Some positive signs emerging
We have previously written at length about our assessment of the evolving COVID-19 crisis, and the way investors might think about navigating the challenging market conditions that came with it. While conscious of the fact that there are only so many articles on the topic that readers need to see, today we add further hay to the stack, but this time with a more optimistic slant. Some of the developments that have caught our eye recently are unambiguously positive and may prove to be important in shaping the market environment over the next 12 months.
Firstly, we have read with interest reports of antibody testing carried out in the US and Europe. There have now been several studies published that deal with (more or less) random testing of communities to determine the extent to which members of the relevant community have developed antibodies to COVID-19, indicating that they have previously been infected.
During April we saw several reports indicating that antibody test studies in Germany, the Netherlands and on the West Coast of the US were indicating a much higher incidence of COVID-19 than suggested by official case numbers. Orders of magnitude higher in several cases. This indicated that there may be large numbers of people who had contracted the virus and recovered without even knowing about it.
This finding is potentially important for at least a couple of reasons. One is that is means the overall seriousness and fatality rate of the disease could be much lower than previously thought. If this turns out to be the case, then the implications of the virus spreading through communities could be considerably less dire than previously thought, and this has obvious implications for the ability of governments to re-open economies and for life to move back towards normality.
Another reason is the idea of herd immunity. If a larger-than-expected percentage of a community has already been infected and developed antibodies, the challenge of achieving herd immunity starts to look correspondingly easier. There are still big questions to be resolved around herd immunity, including the extent and duration of immunity offered by a given level of antibodies, but if these questions can be resolved favourably, herd immunity takes on much greater credibility as a way of managing the disease.
There has, however, been one big issue with the antibody tests – the specificity, or rate of false positives that the tests give. If for example you find that 4 per cent of the population tests positive, but you also know that your test has a specificity in the range of, say, 0-5 per cent, then you haven’t really learned anything. All your positive results could simply be false positives.
That issue faded into the background, however, when testing in New York indicated a positive rate in the order of 20 per cent of the population – a level comfortably above the likely test specificity, and one that should only come about due to “true” positives. While the experience in New York has been undeniably awful, it is certainly good news that a significant percentage of the population has recovered and hopefully now carries a level of immunity against reinfection. The future now looks considerably brighter for New Yorkers.

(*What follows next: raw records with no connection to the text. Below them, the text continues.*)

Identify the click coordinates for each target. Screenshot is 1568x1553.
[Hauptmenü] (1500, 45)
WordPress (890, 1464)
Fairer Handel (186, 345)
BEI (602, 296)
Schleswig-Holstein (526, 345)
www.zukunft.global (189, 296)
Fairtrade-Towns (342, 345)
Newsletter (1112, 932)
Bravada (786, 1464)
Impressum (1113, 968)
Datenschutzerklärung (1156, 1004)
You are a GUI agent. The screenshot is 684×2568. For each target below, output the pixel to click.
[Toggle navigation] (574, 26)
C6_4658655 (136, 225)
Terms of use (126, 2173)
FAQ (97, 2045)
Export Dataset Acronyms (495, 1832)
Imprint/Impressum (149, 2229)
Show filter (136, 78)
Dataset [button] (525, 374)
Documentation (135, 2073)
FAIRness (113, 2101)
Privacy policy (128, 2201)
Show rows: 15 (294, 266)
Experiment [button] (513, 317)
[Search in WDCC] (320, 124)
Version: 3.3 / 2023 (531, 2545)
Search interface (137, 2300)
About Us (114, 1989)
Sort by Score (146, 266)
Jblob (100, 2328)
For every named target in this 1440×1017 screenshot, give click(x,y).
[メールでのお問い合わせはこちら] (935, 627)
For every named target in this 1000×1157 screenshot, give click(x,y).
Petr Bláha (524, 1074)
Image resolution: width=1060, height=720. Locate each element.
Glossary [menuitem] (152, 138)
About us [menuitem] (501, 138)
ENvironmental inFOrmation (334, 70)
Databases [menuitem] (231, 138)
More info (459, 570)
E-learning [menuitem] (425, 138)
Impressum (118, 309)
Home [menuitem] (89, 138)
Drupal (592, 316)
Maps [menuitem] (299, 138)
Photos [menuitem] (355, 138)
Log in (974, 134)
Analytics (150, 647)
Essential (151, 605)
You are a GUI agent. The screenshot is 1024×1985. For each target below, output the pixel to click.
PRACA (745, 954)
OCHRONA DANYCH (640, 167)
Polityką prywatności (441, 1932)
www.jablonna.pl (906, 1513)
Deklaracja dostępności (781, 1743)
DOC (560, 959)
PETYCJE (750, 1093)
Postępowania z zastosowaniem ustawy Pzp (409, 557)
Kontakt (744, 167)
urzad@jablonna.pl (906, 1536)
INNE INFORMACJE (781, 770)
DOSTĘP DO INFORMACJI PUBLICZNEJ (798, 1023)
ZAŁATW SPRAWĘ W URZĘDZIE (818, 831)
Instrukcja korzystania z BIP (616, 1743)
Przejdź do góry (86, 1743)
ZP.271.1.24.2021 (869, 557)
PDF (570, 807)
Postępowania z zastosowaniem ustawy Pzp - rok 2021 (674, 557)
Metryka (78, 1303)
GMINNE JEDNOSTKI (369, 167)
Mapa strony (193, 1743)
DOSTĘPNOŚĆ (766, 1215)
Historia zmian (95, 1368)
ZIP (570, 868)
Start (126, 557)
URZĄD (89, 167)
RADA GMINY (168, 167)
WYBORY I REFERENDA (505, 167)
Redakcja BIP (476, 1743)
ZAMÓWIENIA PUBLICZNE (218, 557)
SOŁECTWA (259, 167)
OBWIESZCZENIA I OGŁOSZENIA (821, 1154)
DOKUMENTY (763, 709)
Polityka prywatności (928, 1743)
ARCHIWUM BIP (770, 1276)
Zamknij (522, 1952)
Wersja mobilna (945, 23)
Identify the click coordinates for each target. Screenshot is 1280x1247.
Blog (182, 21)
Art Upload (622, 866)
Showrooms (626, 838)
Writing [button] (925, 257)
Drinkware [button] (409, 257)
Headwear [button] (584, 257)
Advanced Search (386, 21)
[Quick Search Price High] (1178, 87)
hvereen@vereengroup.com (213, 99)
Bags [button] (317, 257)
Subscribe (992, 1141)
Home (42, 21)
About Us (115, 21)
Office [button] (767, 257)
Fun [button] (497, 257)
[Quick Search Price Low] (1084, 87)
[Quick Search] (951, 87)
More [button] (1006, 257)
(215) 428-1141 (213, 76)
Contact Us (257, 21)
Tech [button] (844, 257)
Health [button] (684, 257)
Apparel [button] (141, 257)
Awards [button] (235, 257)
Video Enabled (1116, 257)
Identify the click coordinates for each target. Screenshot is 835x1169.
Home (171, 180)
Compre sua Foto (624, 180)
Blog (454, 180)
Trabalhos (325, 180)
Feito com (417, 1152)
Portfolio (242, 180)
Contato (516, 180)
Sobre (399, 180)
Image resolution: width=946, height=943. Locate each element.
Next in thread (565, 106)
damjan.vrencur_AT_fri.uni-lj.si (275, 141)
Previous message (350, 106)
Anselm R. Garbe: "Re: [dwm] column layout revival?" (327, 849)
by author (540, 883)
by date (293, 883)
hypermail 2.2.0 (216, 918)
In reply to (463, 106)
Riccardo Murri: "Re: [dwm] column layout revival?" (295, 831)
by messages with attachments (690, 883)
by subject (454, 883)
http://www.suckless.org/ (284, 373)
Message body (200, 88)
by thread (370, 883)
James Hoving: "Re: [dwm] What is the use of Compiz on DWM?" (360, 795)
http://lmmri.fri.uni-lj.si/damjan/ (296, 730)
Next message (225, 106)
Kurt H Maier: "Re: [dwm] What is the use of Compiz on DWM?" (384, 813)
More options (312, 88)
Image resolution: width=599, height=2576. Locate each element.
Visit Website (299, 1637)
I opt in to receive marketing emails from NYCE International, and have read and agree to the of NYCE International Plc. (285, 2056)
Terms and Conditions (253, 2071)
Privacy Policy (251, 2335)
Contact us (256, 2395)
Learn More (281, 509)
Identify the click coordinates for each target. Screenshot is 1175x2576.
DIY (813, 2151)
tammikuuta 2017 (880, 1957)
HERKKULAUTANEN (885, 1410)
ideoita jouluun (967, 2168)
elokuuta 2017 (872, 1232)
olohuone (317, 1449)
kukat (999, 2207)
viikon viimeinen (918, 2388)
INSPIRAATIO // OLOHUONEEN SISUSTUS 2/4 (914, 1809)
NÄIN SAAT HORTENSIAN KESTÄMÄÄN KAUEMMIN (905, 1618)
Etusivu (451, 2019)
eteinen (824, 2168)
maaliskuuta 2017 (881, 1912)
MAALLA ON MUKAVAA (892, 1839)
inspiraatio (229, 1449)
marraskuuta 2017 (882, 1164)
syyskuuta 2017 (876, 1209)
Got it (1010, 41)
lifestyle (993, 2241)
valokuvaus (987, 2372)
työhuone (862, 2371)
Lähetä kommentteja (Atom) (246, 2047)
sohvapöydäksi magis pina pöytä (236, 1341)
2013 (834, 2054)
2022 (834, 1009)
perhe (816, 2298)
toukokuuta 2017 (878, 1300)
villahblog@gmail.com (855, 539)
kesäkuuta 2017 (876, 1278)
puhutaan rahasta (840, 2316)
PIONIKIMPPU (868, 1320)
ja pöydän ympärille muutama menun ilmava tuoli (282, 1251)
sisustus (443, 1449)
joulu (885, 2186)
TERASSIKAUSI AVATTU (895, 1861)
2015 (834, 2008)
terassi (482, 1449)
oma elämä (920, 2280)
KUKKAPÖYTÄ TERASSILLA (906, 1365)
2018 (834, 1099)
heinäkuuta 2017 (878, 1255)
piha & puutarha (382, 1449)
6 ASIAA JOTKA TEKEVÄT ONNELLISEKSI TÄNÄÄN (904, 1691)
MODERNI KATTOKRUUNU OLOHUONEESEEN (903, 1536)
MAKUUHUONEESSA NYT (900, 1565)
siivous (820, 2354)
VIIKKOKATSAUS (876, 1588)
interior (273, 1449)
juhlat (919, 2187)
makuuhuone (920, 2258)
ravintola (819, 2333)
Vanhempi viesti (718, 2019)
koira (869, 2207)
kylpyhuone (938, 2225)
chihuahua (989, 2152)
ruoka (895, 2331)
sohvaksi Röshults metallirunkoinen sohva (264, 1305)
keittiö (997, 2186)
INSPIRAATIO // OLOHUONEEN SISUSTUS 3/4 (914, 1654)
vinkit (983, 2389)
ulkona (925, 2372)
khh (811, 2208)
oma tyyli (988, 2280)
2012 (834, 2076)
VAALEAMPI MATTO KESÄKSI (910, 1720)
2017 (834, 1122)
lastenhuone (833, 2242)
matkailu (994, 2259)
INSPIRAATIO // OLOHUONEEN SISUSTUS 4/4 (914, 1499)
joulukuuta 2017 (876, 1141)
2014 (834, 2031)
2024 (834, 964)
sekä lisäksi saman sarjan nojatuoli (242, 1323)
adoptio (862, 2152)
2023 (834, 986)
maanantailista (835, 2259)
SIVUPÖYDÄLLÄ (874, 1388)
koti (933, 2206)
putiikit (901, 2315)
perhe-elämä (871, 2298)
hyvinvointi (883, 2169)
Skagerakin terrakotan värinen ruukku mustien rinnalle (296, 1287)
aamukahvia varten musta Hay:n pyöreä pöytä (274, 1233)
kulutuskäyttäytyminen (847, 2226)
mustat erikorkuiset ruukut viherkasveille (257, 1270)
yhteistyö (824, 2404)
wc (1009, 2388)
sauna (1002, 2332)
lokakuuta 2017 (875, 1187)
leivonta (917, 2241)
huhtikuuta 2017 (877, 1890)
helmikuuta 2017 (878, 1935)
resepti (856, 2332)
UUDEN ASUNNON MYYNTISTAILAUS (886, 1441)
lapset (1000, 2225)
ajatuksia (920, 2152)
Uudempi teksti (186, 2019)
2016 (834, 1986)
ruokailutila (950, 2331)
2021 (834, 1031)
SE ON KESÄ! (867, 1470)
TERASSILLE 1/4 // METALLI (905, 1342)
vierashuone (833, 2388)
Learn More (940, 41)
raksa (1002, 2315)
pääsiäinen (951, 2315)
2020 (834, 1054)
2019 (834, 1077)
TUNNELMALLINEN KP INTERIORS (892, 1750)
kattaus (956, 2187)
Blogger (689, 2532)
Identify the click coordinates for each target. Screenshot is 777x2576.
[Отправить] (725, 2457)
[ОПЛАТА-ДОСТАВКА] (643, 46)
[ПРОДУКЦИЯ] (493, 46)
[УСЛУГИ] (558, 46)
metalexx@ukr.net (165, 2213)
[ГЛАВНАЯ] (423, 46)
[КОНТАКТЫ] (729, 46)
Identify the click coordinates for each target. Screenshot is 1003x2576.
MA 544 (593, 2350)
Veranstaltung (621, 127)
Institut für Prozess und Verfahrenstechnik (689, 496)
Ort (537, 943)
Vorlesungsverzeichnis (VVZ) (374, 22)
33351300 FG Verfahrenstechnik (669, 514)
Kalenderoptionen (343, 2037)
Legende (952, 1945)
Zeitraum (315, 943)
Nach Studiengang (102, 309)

Other pieces of positive news to emerge recently relate to the prospects for improved treatment, and ultimately vaccination. On the treatment front, reports have emerged that US clinical trials of Gilead’s Remdesivir have shown it has the ability to accelerate recovery in patients. While the trial apparently did not demonstrate a reduced fatality rate with statistical significance, this may reflect insufficient statistical power (in simple terms, not enough deaths occurring in the trial and control groups to allow a clear conclusion to be drawn) as much as a lack of efficacy for the treatment. At this stage the full results of the trial have not been released, but the early commentary from Anthony Fauci, director of the US National Institute of Allergy and Infectious Diseases certainly seems encouraging.
On the vaccine front, researchers at the University of Oxford have indicated that a vaccine could be available as early as September, with animal trials of the University’s vaccine candidate proving successful, and manufacturers already moving to set up production in anticipation of positive human trial results.
It needs to be kept in mind that these promising developments could turn to disappointment as more information becomes available. However, it also needs to be kept in mind that there are vast resources being devoted to many other streams of work aimed at improving our ability to manage and treat COVID-19. While some of these will inevitably fail, it seems reasonable to expect that some of them will take us forward in large steps.
It does not take much imagination to see a healthy recovery in the hardest-hit industries like tourism and travel once our ability to deal with COVID-19 renders it no more fearsome than a bad seasonal influenza.